Differential and variable DNA methylation was associated with COPD status in the parenchymal fibroblasts but not airway fibroblasts. Aberrant DNA methylation was associated with altered gene expression imparting biological function to DNA methylation changes. Changes in DNA methylation are therefore implicated in the molecular mechanisms underlying COPD pathogenesis and may represent novel therapeutic targets.
慢性阻塞性肺疾病(COPD)是一种肺部异质性疾病,目前是全球第四大致死原因。遗传因素仅占 COPD 风险的一小部分,但表观遗传机制,包括 DNA 甲基化,有可能介导个体遗传与环境暴露之间的相互作用。DNA 甲基化具有高度的细胞类型特异性,关于 COPD 中单个细胞类型的 DNA 甲基化研究较为匮乏。成纤维细胞存在于气道和肺实质中,并导致 COPD 中外细胞外基质的异常沉积。目前尚未对 COPD 患者和非 COPD 患者气道和肺实质成纤维细胞的全基因组 DNA 甲基化谱进行评估或比较。这些数据为 COPD 发病机制以及 COPD 中小气道疾病和肺气肿的不同病理学提供了有价值的见解。
在 COPD 患者和非 COPD 患者的气道(非 COPD = 8,COPD = 7)和肺实质成纤维细胞(非 COPD = 17,COPD = 29)中,使用 Illumina Infinium HumanMethylation450 BeadChip 芯片评估了超过 485000 个 CpG 位点的全基因组 DNA 甲基化。在匹配的 RNA 样本中通过 qPCR 评估靶向基因表达。

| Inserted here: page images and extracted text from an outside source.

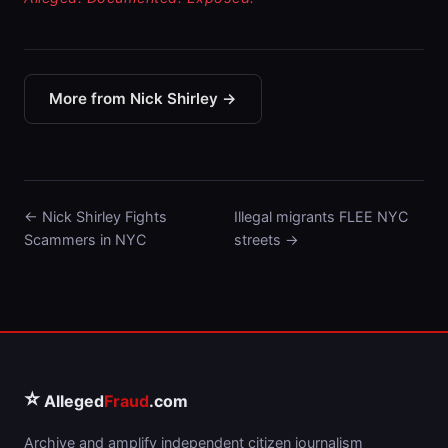
More from Nick Shirley →
← Nick Shirley Fights
Illegal migrants FLEE NYC
Scammers in NYC
streets →
⭐
Alleged
Fraud
.com
Archive and amplify independent citizen journalism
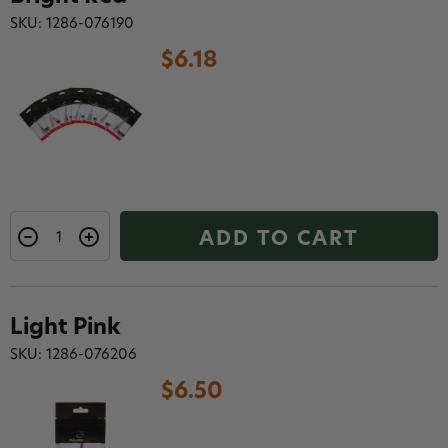
SKU: 1286-076190
$6.18
ADD TO CART
Light Pink
SKU: 1286-076206
$6.50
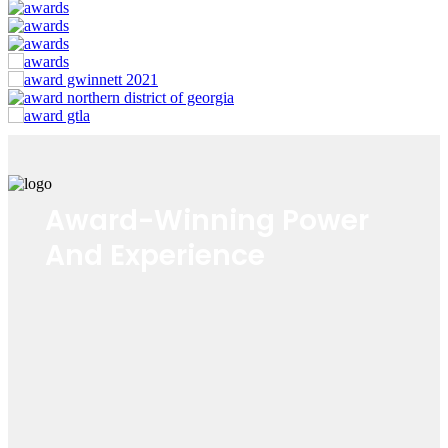
Award-Winning Power
And Experience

在气道和成纤维细胞中,均在 COPD 患者和非 COPD 患者分离的细胞之间鉴定出差异甲基化的 DNA 区域。仅在肺实质成纤维细胞中,差异 DNA 甲基化与差异基因表达相关。对差异 DNA 甲基化可变性的二次分析确定了肺实质成纤维细胞中 359 个个体差异可变 CpG 位点。在气道成纤维细胞中未鉴定出差异可变 CpG 位点。随后评估了与三个基因相关的 5 个差异可变甲基化 CpG 位点的基因表达差异。两个基因(OAT 和 GRIK2)在 COPD 患者分离的细胞中显示出显著增加的基因表达。
在肺实质成纤维细胞中,差异和可变 DNA 甲基化与 COPD 状态相关,但在气道成纤维细胞中不相关。异常 DNA 甲基化与改变的基因表达相关,从而赋予 DNA 甲基化变化生物学功能。因此,DNA 甲基化的变化可能与 COPD 发病机制的分子机制有关,并可能代表新的治疗靶点。